→ What is being asked
Give back, exactly and with nothing else, the lines running from the one that contains "מתחומי המדיה החברתית, הפרסום וניתוח הנתונים." to the end of the entries below; do not include pictures.

→ Stored data

::::::::::

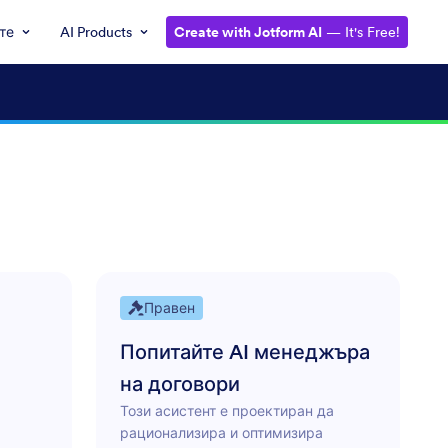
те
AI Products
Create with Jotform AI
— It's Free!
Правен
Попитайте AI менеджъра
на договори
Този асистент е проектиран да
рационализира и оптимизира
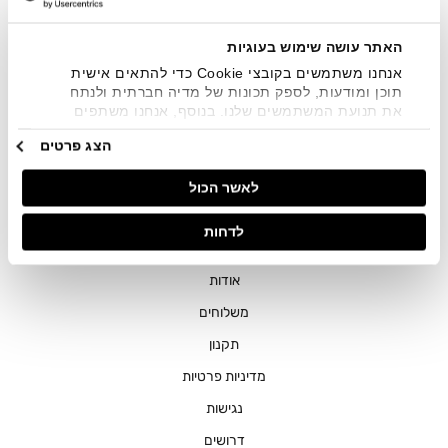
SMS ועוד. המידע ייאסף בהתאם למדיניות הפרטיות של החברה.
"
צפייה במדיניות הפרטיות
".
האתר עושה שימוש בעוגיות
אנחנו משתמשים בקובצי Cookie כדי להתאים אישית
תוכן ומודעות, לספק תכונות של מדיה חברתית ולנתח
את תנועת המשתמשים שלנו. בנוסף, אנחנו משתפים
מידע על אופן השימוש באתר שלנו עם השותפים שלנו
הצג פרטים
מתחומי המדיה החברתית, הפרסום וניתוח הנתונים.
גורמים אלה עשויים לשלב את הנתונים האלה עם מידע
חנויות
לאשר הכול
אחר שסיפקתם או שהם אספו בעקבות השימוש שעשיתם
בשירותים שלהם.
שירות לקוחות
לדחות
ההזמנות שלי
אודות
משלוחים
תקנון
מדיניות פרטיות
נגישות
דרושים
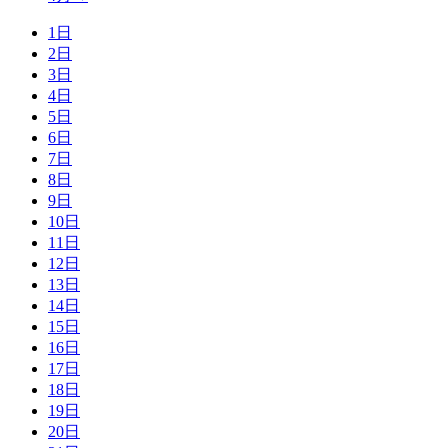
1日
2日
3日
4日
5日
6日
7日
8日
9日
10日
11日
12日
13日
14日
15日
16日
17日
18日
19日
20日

::::::::::

→ Answer space
מתחומי המדיה החברתית, הפרסום וניתוח הנתונים.
גורמים אלה עשויים לשלב את הנתונים האלה עם מידע
חנויות
לאשר הכול
אחר שסיפקתם או שהם אספו בעקבות השימוש שעשיתם
בשירותים שלהם.
שירות לקוחות
לדחות
ההזמנות שלי
אודות
משלוחים
תקנון
מדיניות פרטיות
נגישות
דרושים
1日
2日
3日
4日
5日
6日
7日
8日
9日
10日
11日
12日
13日
14日
15日
16日
17日
18日
19日
20日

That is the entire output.